You can get a sense for the timings involved for different sizes:
In [80]: M = make_matrix(5)
In [81]: M
Out[81]:
⎡-23268248970 17481165584 6611878976 21688404260 -332363048 ⎤
⎢───────────── ─────────── ────────── ─────────── ───────────⎥
⎢ 6173287 6173287 6173287 6173287 6173287 ⎥
⎢ ⎥
⎢-11620321902 8914715596 3291699676 10654796030 -168333588 ⎥
⎢───────────── ────────── ────────── ─────────── ───────────⎥
⎢ 6173287 6173287 6173287 6173287 6173287 ⎥
⎢ ⎥
⎢-17978224844 13433529668 5243135950 16686586148 -354021332 ⎥
⎢───────────── ─────────── ────────── ─────────── ───────────⎥
⎢ 6173287 6173287 6173287 6173287 6173287 ⎥
⎢ ⎥
⎢-10824267464 8003053808 3040726208 10253515930 -120066032 ⎥
⎢───────────── ────────── ────────── ─────────── ───────────⎥
⎢ 6173287 6173287 6173287 6173287 6173287 ⎥
⎢ ⎥
⎢-2998114302 2232013094 828083788 2727588566 239697782 ⎥
⎢──────────── ────────── ───────── ────────── ───────── ⎥
⎣ 6173287 6173287 6173287 6173287 6173287 ⎦
In [82]: %time eigenvals(M)
CPU times: user 43.8 ms, sys: 4 ms, total: 47.8 ms
Wall time: 46.6 ms
Out[82]: [14, 26, 46, 56, 82]
In [83]: M = make_matrix(10)
In [84]: %time eigenvals(M)
CPU times: user 82.7 ms, sys: 10 µs, total: 82.7 ms
Wall time: 81.8 ms
Out[84]: [8, 18, 27, 39, 58, 67, 85, 95, 96, 98]
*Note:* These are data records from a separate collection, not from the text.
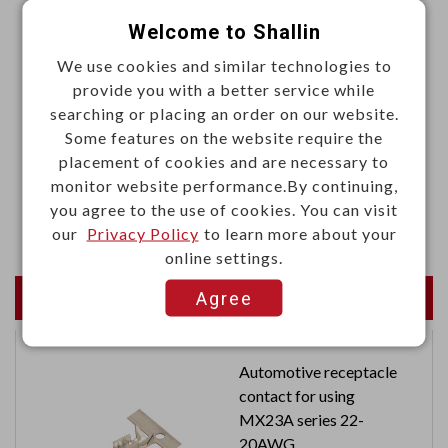
·Contact resistance: 50mΩ Max. (initial)
Welcome to Shallin
·Insulation resistance: 100mΩ Min. at 500VDC
We use cookies and similar technologies to
·Dielectric strength: 2500 VAC, 50/60HZ for 1 minute
provide you with a better service while
searching or placing an order on our website.
·Ambient temperature: -20°C to 60°C
Some features on the website require the
·Humidity: 45% to 85% RH
placement of cookies and are necessary to
·Electrical life: 200,000 operations
monitor website performance.By continuing,
you agree to the use of cookies. You can visit
·Mechanical life: 300,000 operations
our
Privacy Policy
to learn more about your
online settings.
Newest Products
Agree
Automotive receptacle
contact for using
MX23A series 22-
20AWG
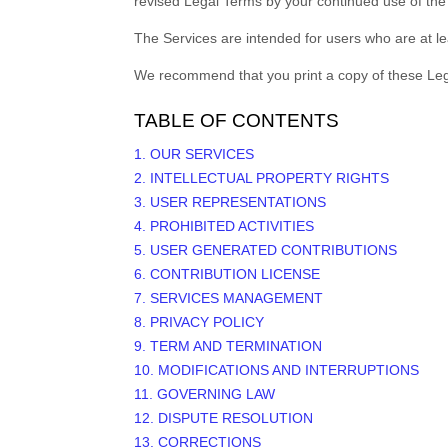
revised Legal Terms by your continued use of the
The Services are intended for users who are at le
We recommend that you print a copy of these Leg
TABLE OF CONTENTS
1. OUR SERVICES
2. INTELLECTUAL PROPERTY RIGHTS
3. USER REPRESENTATIONS
4. PROHIBITED ACTIVITIES
5. USER GENERATED CONTRIBUTIONS
6. CONTRIBUTION
LICENSE
7. SERVICES MANAGEMENT
8. PRIVACY POLICY
9. TERM AND TERMINATION
10. MODIFICATIONS AND INTERRUPTIONS
11. GOVERNING LAW
12. DISPUTE RESOLUTION
13. CORRECTIONS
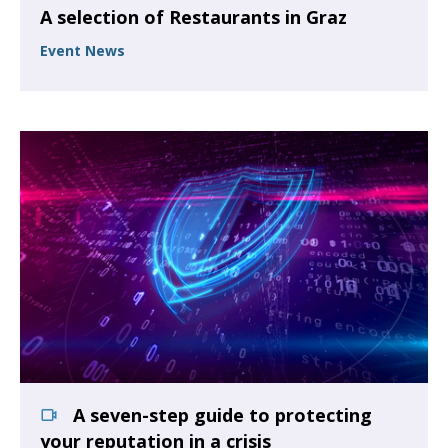
A selection of Restaurants in Graz
Event News
A seven-step guide to protecting
your reputation in a crisis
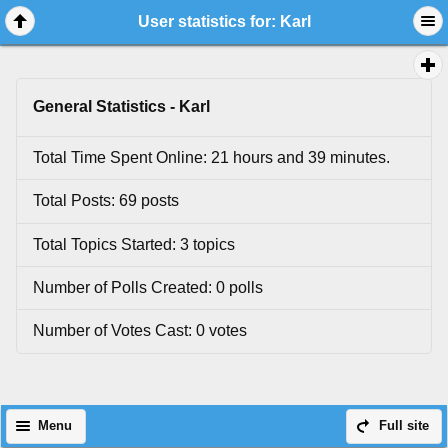
User statistics for: Karl
General Statistics - Karl
Total Time Spent Online: 21 hours and 39 minutes.
Total Posts: 69 posts
Total Topics Started: 3 topics
Number of Polls Created: 0 polls
Number of Votes Cast: 0 votes
Menu
Full site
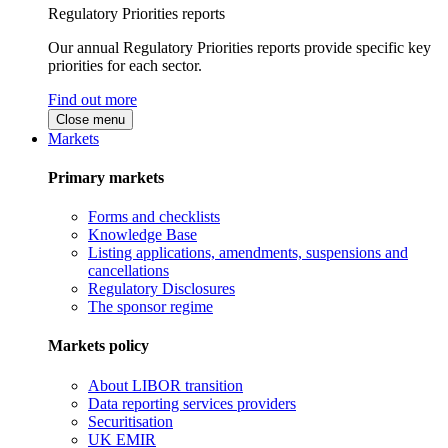
Regulatory Priorities reports
Our annual Regulatory Priorities reports provide specific key
priorities for each sector.
Find out more
Close menu
Markets
Primary markets
Forms and checklists
Knowledge Base
Listing applications, amendments, suspensions and
cancellations
Regulatory Disclosures
The sponsor regime
Markets policy
About LIBOR transition
Data reporting services providers
Securitisation
UK EMIR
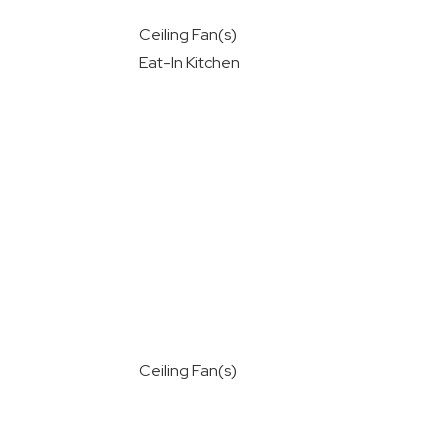
Ceiling Fan(s)
Eat-In Kitchen
Ceiling Fan(s)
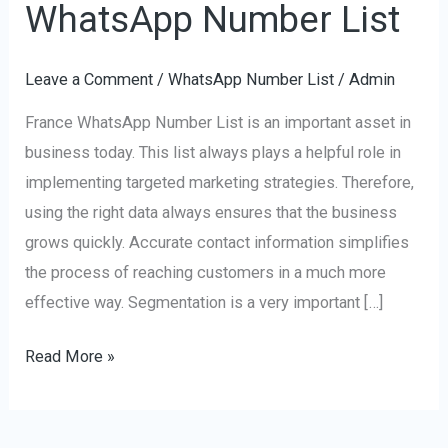
WhatsApp Number List
France
WhatsApp
Leave a Comment
/
WhatsApp Number List
/
Admin
Number
List
France WhatsApp Number List is an important asset in
business today. This list always plays a helpful role in
implementing targeted marketing strategies. Therefore,
using the right data always ensures that the business
grows quickly. Accurate contact information simplifies
the process of reaching customers in a much more
effective way. Segmentation is a very important […]
Read More »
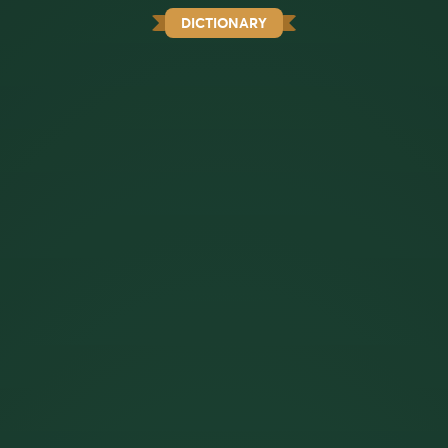
DICTIONARY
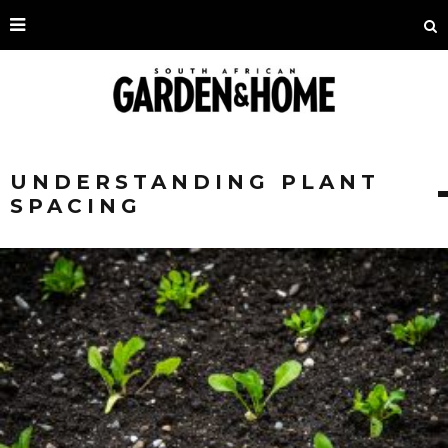
UNDERSTANDING PLANT
SPACING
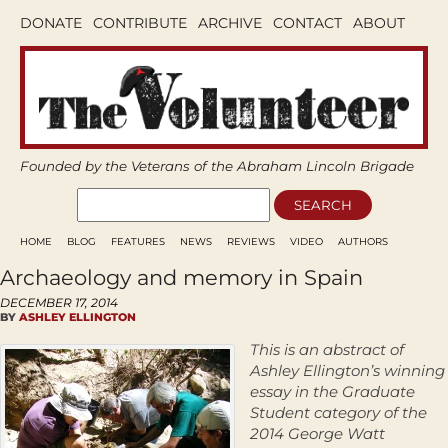
DONATE
CONTRIBUTE
ARCHIVE
CONTACT
ABOUT
Founded by the Veterans of the Abraham Lincoln Brigade
HOME
BLOG
FEATURES
NEWS
REVIEWS
VIDEO
AUTHORS
Archaeology and memory in Spain
DECEMBER 17, 2014
BY
ASHLEY ELLINGTON
This is an abstract of
Ashley Ellington’s winning
essay in the Graduate
Student category of the
2014 George Watt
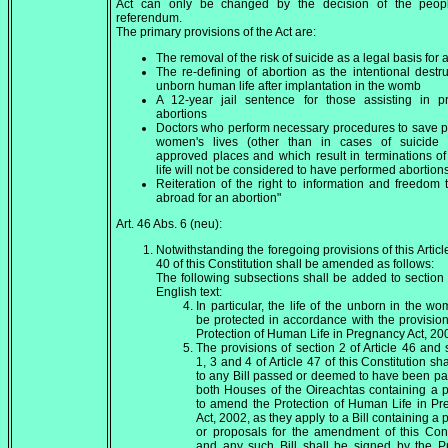
Act can only be changed by the decision of the peop
referendum.
The primary provisions of the Act are:
The removal of the risk of suicide as a legal basis for 
The re-defining of abortion as the intentional destru
unborn human life after implantation in the womb
A 12-year jail sentence for those assisting in p
abortions
Doctors who perform necessary procedures to save 
women's lives (other than in cases of suicide r
approved places and which result in terminations o
life will not be considered to have performed abortion
Reiteration of the right to information and freedom t
abroad for an abortion"
Art. 46 Abs. 6 (neu):
Notwithstanding the foregoing provisions of this Article
40 of this Constitution shall be amended as follows:
The following subsections shall be added to section 
English text:
In particular, the life of the unborn in the wo
be protected in accordance with the provision
Protection of Human Life in Pregnancy Act, 20
The provisions of section 2 of Article 46 and 
1, 3 and 4 of Article 47 of this Constitution sh
to any Bill passed or deemed to have been p
both Houses of the Oireachtas containing a 
to amend the Protection of Human Life in P
Act, 2002, as they apply to a Bill containing a 
or proposals for the amendment of this Cons
and any such Bill shall be signed by the P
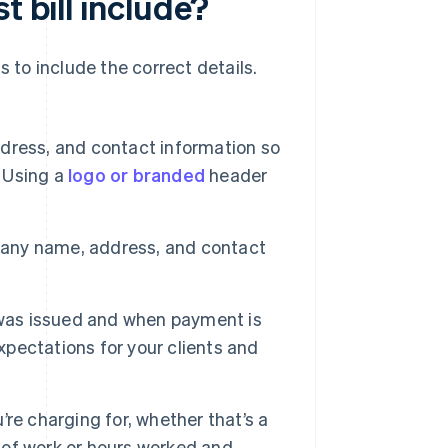
t bill include?
ds to include the correct details.
ress, and contact information so
. Using a
logo or branded
header
pany name, address, and contact
l was issued and when payment is
xpectations for your clients and
re charging for, whether that’s a
e of work or hours worked and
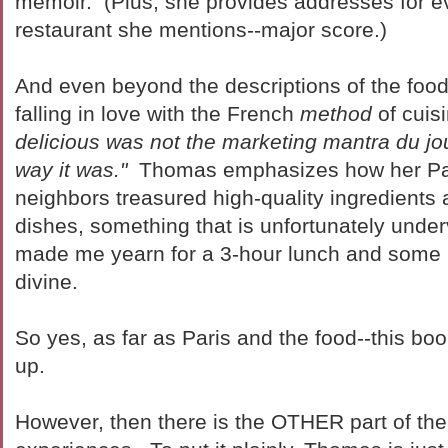
memoir. (Plus, she provides addresses for e
restaurant she mentions--major score.)
And even beyond the descriptions of the food it
falling in love with the French
method
of cuis
delicious was not the marketing mantra du jour
way it was."
Thomas emphasizes how her Pa
neighbors treasured high-quality ingredients
dishes, something that is unfortunately under
made me yearn for a 3-hour lunch and some 
divine.
So yes, as far as Paris and the food--this b
up.
However, then there is the OTHER part of th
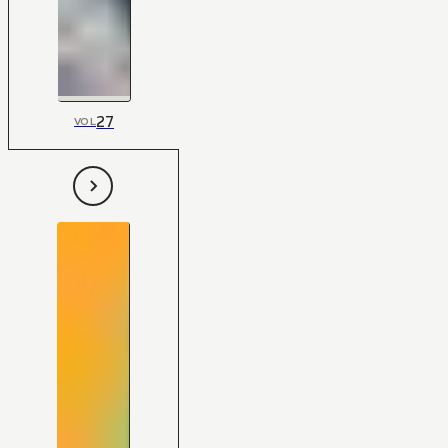
27
VOL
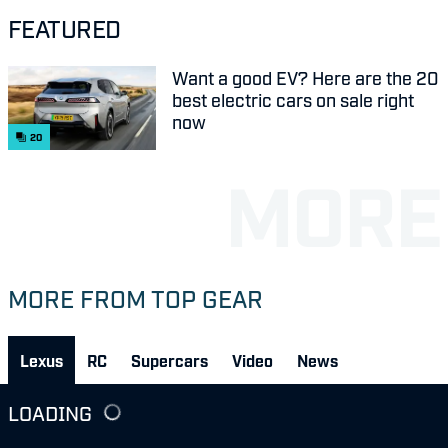
FEATURED
Want a good EV? Here are the 20
best electric cars on sale right
now
20
MORE FROM TOP GEAR
Lexus
RC
Supercars
Video
News
LOADING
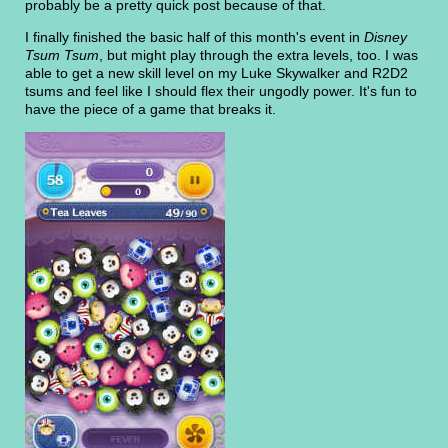
probably be a pretty quick post because of that.
I finally finished the basic half of this month's event in
Disney
Tsum Tsum
, but might play through the extra levels, too. I was
able to get a new skill level on my Luke Skywalker and R2D2
tsums and feel like I should flex their ungodly power. It's fun to
have the piece of a game that breaks it.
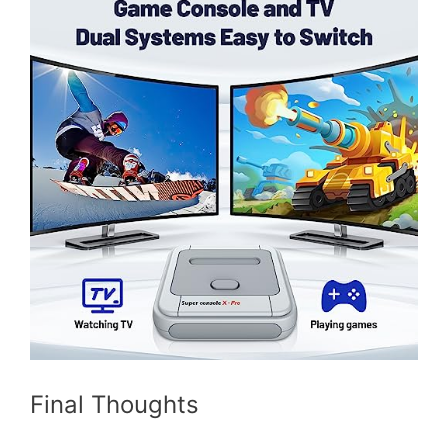
Final Thoughts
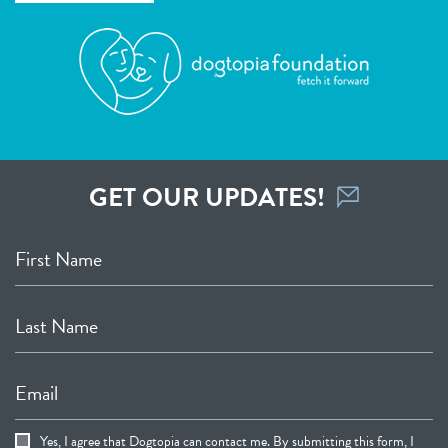
GET OUR UPDATES!
First Name
Last Name
Email
Yes, I agree that Dogtopia can contact me. By submitting this form, I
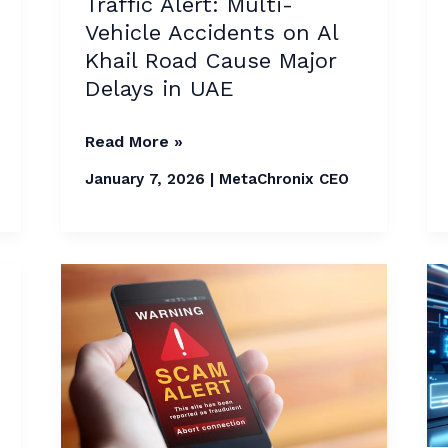
Traffic Alert: Multi-
Cause
Vehicle Accidents on Al
Major
Khail Road Cause Major
Delays
Delays in UAE
in
UAE
Read More »
January 7, 2026
|
MetaChronix CEO
UAE
Issues
Fresh
Warning
Over
Holiday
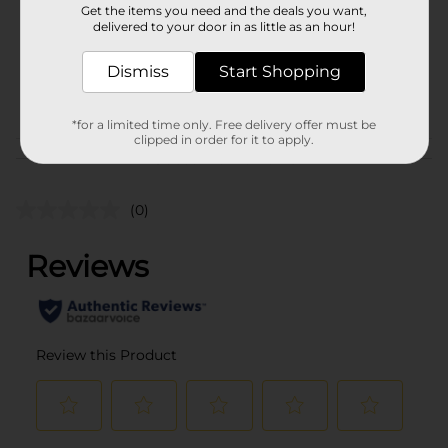
Get the items you need and the deals you want,
Unit Size
delivered to your door in as little as an hour!
2.0 each
SKU
35038701
Dismiss
Start Shopping
POG
FOOT CARE
*for a limited time only. Free delivery offer must be
clipped in order for it to apply.
Customer reviews
(0)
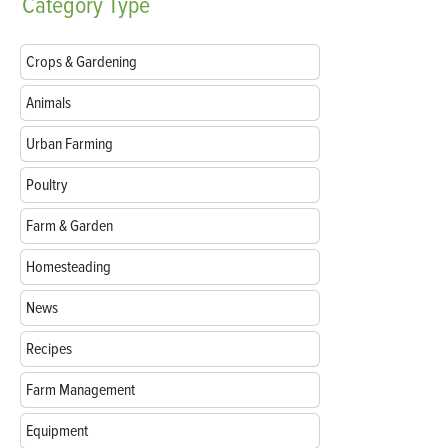
Category
Type
Crops & Gardening
Animals
Urban Farming
Poultry
Farm & Garden
Homesteading
News
Recipes
Farm Management
Equipment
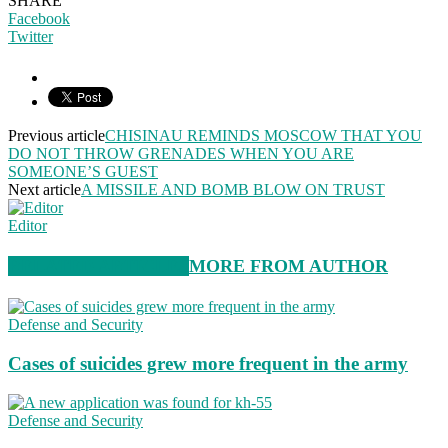
SHARE
Facebook
Twitter
Previous article
CHISINAU REMINDS MOSCOW THAT YOU
DO NOT THROW GRENADES WHEN YOU ARE
SOMEONE’S GUEST
Next article
A MISSILE AND BOMB BLOW ON TRUST
Editor
RELATED ARTICLES
MORE FROM AUTHOR
Defense and Security
Cases of suicides grew more frequent in the army
Defense and Security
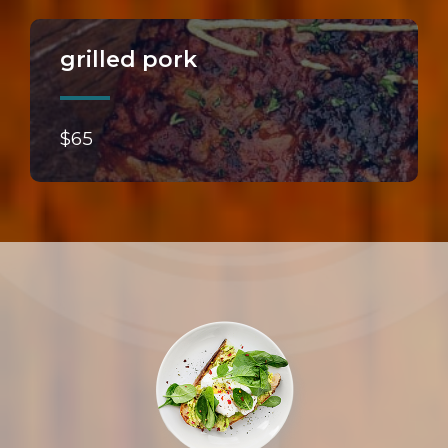
grilled pork
$65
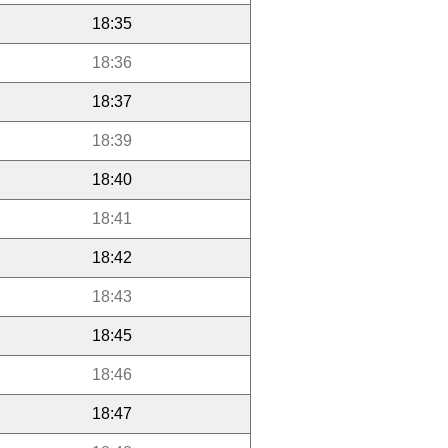
18:35
18:36
18:37
18:39
18:40
18:41
18:42
18:43
18:45
18:46
18:47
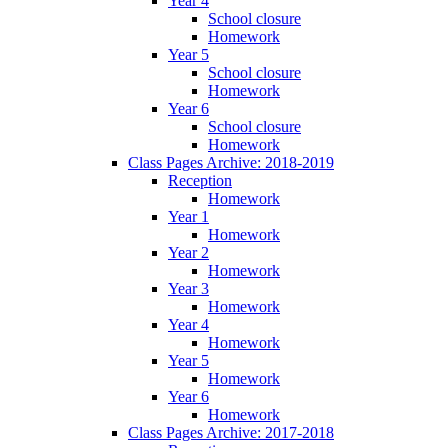
Year 4
School closure
Homework
Year 5
School closure
Homework
Year 6
School closure
Homework
Class Pages Archive: 2018-2019
Reception
Homework
Year 1
Homework
Year 2
Homework
Year 3
Homework
Year 4
Homework
Year 5
Homework
Year 6
Homework
Class Pages Archive: 2017-2018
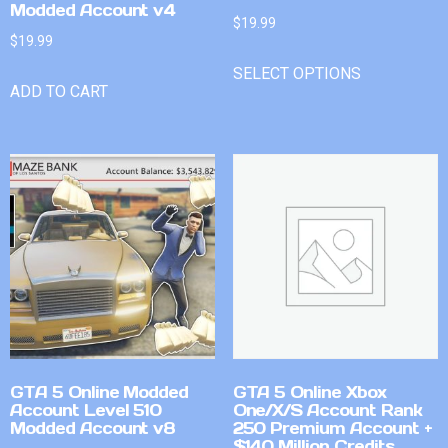
Modded Account v4
$
19.99
$
19.99
SELECT OPTIONS
ADD TO CART
GTA 5 Online Modded
GTA 5 Online Xbox
Account Level 510
One/X/S Account Rank
Modded Account v8
250 Premium Account +
$140 Million Credits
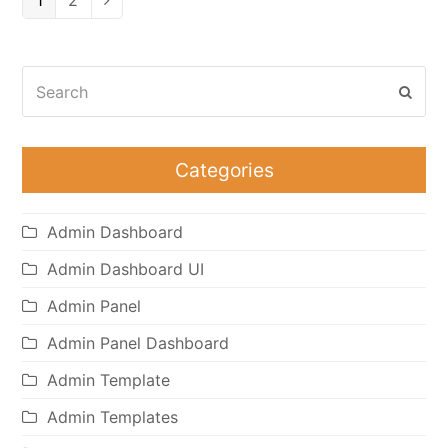
1
2
Search
Subm
Categories
Admin Dashboard
Admin Dashboard UI
Admin Panel
Admin Panel Dashboard
Admin Template
Admin Templates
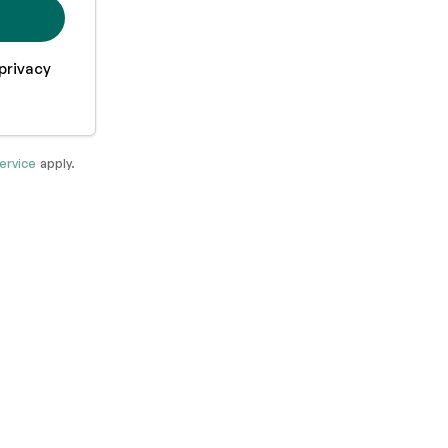
privacy
ervice
apply.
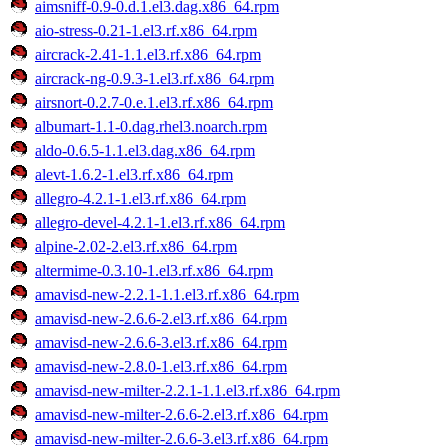
aimsniff-0.9-0.d.1.el3.dag.x86_64.rpm
aio-stress-0.21-1.el3.rf.x86_64.rpm
aircrack-2.41-1.1.el3.rf.x86_64.rpm
aircrack-ng-0.9.3-1.el3.rf.x86_64.rpm
airsnort-0.2.7-0.e.1.el3.rf.x86_64.rpm
albumart-1.1-0.dag.rhel3.noarch.rpm
aldo-0.6.5-1.1.el3.dag.x86_64.rpm
alevt-1.6.2-1.el3.rf.x86_64.rpm
allegro-4.2.1-1.el3.rf.x86_64.rpm
allegro-devel-4.2.1-1.el3.rf.x86_64.rpm
alpine-2.02-2.el3.rf.x86_64.rpm
altermime-0.3.10-1.el3.rf.x86_64.rpm
amavisd-new-2.2.1-1.1.el3.rf.x86_64.rpm
amavisd-new-2.6.6-2.el3.rf.x86_64.rpm
amavisd-new-2.6.6-3.el3.rf.x86_64.rpm
amavisd-new-2.8.0-1.el3.rf.x86_64.rpm
amavisd-new-milter-2.2.1-1.1.el3.rf.x86_64.rpm
amavisd-new-milter-2.6.6-2.el3.rf.x86_64.rpm
amavisd-new-milter-2.6.6-3.el3.rf.x86_64.rpm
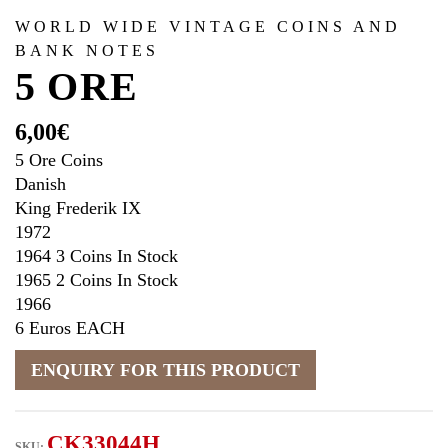
WORLD WIDE VINTAGE COINS AND
BANK NOTES
5 ORE
6,00
€
5 Ore Coins
Danish
King Frederik IX
1972
1964 3 Coins In Stock
1965 2 Coins In Stock
1966
6 Euros EACH
CK33044H
SKU:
In [85]: M = make_matrix(20)
In [86]: %time eigenvals(M)
CPU times: user 652 ms, sys: 2 µs, total: 652 ms
Wall time: 651 ms
Out[86]: [9, 15, 21, 22, 26, 26, 36, 37, 38, 40, 52, 57, 63, 64, 65, 66, 69, 70, 80, 96]
In [87]: M = make_matrix(30)
In [88]: %time eigenvals(M)
CPU times: user 6.1 s, sys: 0 ns, total: 6.1 s
Wall time: 6.1 s
Out[88]:
[7, 8, 10, 13, 15, 18, 26, 33, 34, 35, 36, 42, 42, 43, 43, 47, 49, 50, 52, 54, 56, 62, 72, 79, 85,
87, 89, 92, 98, 98]
In [89]: M = make_matrix(40)
In [90]: %time eigenvals(M)
CPU times: user 37.8 s, sys: 12 µs, total: 37.8 s
Wall time: 37.9 s
Out[90]:
[1, 7, 13, 14, 15, 17, 17, 20, 26, 26, 27, 28, 29, 32, 33, 35, 37, 43, 43, 44, 44, 46, 50, 50, 52,
52, 53, 55, 58, 64, 67, 70, 71, 72, 79, 83, 83, 88, 88, 99]
So already finding the exact integer eigenvalues of a 40x40 matrix takes 30 seconds. Scaling up to 100x100 will be slow but might be possible. I recommend having gmpy2 installed if you want to do this because it makes exact rational numbers in SymPy a lot faster.
Most likely though computing exact eigenvalues like this is not what you want to do and you should instead use NumPy/SciPy. If they give eigenvalues with small imaginary parts then you can discard those if you know that the eigenvalues should be real. Otherwise as long as the initial matrix is only approximate (i.e. floats) then the kind of slow exact computing shown above is probably not worthwhile.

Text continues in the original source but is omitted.